WHAT YOU ARE ASKED TO DO: In the data below, find the line that contains "Identify the location of Strath." and the line that contains "What do you see at coordinates (277, 2460)". Copy both, plus every line between them, exactly.

ENTRIES SUPPLIED:
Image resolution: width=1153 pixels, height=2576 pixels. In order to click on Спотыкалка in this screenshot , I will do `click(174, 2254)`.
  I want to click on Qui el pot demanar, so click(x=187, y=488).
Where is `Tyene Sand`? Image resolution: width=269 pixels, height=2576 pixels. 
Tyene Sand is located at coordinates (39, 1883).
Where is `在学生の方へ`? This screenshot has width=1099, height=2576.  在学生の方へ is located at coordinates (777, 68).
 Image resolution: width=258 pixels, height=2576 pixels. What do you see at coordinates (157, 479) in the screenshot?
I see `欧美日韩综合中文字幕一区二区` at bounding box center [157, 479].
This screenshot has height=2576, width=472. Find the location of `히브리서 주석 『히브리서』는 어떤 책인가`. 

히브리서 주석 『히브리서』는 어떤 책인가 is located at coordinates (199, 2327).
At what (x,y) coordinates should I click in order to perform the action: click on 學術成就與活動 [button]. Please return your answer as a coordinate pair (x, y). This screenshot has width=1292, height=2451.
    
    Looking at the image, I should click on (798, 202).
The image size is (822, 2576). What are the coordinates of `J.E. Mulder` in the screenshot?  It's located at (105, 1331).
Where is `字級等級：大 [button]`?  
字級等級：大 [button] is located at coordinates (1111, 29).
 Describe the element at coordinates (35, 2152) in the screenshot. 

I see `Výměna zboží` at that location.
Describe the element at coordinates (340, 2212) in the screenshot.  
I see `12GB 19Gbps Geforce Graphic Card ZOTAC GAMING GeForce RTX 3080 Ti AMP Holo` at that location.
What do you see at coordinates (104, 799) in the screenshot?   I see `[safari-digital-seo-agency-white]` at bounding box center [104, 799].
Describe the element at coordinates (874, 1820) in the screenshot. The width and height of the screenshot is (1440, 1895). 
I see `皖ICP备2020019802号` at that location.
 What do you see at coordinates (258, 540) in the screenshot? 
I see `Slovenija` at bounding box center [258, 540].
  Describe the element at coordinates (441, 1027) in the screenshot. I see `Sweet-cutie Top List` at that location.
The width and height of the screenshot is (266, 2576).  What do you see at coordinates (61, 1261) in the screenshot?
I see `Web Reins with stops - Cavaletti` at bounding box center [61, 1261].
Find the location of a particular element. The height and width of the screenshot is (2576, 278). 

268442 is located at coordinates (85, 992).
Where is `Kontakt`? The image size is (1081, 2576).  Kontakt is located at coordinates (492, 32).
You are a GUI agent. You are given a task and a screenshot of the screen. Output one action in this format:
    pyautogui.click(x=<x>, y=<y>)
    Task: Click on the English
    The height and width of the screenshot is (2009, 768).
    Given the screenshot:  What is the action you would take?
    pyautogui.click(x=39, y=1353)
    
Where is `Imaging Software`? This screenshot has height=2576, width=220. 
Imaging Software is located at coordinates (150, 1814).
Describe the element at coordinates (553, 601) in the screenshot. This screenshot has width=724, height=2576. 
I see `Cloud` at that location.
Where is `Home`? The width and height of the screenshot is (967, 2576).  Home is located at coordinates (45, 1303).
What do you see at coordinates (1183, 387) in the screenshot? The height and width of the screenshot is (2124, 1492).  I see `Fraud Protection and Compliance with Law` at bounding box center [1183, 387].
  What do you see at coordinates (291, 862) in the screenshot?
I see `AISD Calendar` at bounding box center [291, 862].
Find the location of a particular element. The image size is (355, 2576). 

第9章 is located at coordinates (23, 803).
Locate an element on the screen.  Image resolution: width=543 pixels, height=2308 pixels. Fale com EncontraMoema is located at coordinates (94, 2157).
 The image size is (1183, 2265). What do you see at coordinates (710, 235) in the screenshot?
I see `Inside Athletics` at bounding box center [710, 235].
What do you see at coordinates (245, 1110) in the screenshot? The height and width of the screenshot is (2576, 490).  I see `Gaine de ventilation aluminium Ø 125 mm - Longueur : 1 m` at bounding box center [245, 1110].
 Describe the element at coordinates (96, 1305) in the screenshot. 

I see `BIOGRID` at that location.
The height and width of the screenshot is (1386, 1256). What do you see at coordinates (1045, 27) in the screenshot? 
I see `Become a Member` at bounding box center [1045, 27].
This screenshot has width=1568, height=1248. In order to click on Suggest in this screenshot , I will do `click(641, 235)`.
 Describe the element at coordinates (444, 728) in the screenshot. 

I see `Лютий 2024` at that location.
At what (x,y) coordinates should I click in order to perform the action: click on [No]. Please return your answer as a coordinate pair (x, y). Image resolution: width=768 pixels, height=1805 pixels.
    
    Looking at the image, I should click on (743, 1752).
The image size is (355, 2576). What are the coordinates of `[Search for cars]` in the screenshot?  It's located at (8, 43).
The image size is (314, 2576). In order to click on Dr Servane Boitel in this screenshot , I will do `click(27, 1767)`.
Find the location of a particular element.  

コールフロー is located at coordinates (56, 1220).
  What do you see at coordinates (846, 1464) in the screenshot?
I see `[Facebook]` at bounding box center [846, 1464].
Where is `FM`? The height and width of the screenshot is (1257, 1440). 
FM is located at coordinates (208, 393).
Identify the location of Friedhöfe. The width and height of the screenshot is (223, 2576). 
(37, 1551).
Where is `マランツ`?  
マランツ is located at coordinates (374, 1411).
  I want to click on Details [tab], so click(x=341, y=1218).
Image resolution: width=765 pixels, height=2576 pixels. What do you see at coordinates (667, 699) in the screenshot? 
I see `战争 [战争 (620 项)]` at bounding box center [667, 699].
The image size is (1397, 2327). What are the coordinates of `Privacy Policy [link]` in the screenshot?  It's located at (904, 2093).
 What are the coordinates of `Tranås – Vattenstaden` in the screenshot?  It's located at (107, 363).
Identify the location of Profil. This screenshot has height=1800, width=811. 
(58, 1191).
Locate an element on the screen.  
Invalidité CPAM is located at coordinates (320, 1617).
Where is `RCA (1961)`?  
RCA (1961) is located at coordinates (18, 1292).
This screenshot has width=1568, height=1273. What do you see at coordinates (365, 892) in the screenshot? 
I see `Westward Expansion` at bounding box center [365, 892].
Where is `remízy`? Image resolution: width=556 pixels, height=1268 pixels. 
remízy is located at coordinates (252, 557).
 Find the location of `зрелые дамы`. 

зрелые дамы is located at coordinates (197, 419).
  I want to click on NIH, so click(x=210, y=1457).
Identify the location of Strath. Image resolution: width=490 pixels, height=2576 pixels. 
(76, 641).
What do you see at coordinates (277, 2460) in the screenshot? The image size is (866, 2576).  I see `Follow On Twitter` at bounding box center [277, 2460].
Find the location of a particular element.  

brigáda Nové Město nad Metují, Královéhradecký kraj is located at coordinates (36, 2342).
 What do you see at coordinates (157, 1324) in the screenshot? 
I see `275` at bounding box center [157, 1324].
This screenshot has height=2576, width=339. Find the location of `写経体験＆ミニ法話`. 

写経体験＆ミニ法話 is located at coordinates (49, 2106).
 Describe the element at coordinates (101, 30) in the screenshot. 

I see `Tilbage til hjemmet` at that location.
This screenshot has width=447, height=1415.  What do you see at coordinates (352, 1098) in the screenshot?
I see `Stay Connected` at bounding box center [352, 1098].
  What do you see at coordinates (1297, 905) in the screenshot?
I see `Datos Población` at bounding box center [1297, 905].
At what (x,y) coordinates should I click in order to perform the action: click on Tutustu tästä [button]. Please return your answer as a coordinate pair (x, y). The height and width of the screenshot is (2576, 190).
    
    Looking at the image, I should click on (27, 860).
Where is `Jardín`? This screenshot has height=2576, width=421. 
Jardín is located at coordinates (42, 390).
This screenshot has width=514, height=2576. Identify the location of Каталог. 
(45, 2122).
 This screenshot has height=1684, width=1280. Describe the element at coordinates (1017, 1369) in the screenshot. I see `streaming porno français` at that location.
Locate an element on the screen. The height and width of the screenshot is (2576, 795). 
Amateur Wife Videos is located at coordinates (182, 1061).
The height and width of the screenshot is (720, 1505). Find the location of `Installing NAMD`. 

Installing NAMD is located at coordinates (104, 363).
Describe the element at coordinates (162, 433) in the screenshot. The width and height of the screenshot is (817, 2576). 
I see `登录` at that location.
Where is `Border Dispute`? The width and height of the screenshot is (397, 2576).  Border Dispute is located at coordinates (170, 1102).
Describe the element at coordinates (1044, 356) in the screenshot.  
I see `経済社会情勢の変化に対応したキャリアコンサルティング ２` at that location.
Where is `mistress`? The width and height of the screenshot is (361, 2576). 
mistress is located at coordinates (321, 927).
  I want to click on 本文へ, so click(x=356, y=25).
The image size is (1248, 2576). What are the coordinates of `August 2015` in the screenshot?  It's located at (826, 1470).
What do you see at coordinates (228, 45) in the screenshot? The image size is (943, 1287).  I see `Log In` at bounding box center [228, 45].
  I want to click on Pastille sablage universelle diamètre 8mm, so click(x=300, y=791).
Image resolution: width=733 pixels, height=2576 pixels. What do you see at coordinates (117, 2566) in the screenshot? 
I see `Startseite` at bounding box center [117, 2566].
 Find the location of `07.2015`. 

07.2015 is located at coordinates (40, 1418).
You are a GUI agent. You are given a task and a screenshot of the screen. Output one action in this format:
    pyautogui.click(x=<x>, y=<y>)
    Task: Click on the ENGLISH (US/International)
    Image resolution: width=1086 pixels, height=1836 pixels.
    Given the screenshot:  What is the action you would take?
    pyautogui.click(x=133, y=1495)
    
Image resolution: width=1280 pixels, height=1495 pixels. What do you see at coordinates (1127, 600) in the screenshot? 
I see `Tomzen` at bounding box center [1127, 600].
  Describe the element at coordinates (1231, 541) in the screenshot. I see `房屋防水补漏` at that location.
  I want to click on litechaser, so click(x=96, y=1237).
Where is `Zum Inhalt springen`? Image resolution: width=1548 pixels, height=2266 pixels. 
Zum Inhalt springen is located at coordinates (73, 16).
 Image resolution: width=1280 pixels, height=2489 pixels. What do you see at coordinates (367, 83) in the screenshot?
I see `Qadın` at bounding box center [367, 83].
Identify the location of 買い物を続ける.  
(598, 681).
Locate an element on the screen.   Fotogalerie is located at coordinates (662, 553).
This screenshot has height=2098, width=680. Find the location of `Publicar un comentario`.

EXERCISE ANSWER:
Identify the location of Strath. Image resolution: width=490 pixels, height=2576 pixels. 
(76, 641).
What do you see at coordinates (277, 2460) in the screenshot? The image size is (866, 2576).  I see `Follow On Twitter` at bounding box center [277, 2460].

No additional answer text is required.